甲本ヒロトと真島昌利が
新バンドに臨んだ想いを、
今『THE HIGH-LOWS』から見出す
歌詞に見る想像の余地
《このまま どこか遠く 連れてってくれないか/君は 君こそは 日曜日よりの使者》《たとえば 世界中が どしゃ降りの雨だろうと/ゲラゲラ 笑える 日曜日よりの使者》《きのうの夜に飲んだ グラスに飛び込んで/浮き輪を浮かべた 日曜日よりの使者》《適当な嘘をついて その場を切り抜けて/誰一人 傷つけない 日曜日よりの使者》(M12「日曜日よりの使者」)。
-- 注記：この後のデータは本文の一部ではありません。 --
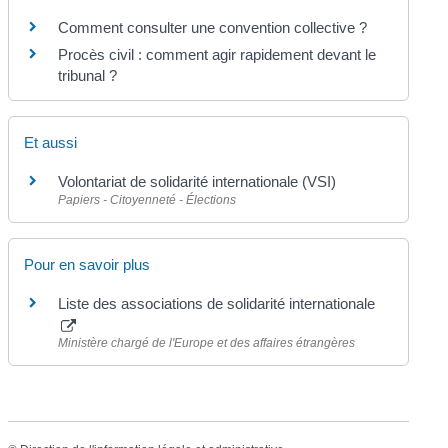
Comment consulter une convention collective ?
Procès civil : comment agir rapidement devant le
tribunal ?
Et aussi
Volontariat de solidarité internationale (VSI)
Papiers - Citoyenneté - Élections
Pour en savoir plus
Liste des associations de solidarité internationale
Ministère chargé de l'Europe et des affaires étrangères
《世界中が どしゃ降りの雨だろうと/ゲラゲラ 笑える》や《誰一人 傷つけない》などからすると、この“日曜日よりの使者”には悪い印象を抱かない。だが、どんな人なのか具体的なことはまったく分からないし、“使者”とあるから人と想像するけれども、人物を指しているのかどうかは定かではない。だからこそ、これはかなり有名な話だあるが、この“日曜日よりの使者”は松本人志ではないかという都市伝説も生まれ得る。これはこの楽曲が当時放送されていた『ダウンタウンのごっつええ感じ』のエンディングテーマであったことや、松本人志がTHE BLUE HEARTSのファンであったことなどを誰かが一緒くたにしてところから始まったものであるようで、このコラム同様に空想の果てのひとつであろう。まぁ、ヒロトが日曜日に松本人志のテレビ番組を観たことで自死を止めた…というところまで話が広がっているようで、正直言ってそれはどうかとは思うけれども、何かを想像させたり、想起させたり、気分を高揚させたりする──音楽に限らず、それがアートである。“日曜日よりの使者=松本人志”説が広まったことは、↑THE HIGH-LOWS↓が提示したロックがアートの領域に入っていることを、図らずも証明した格好だろう。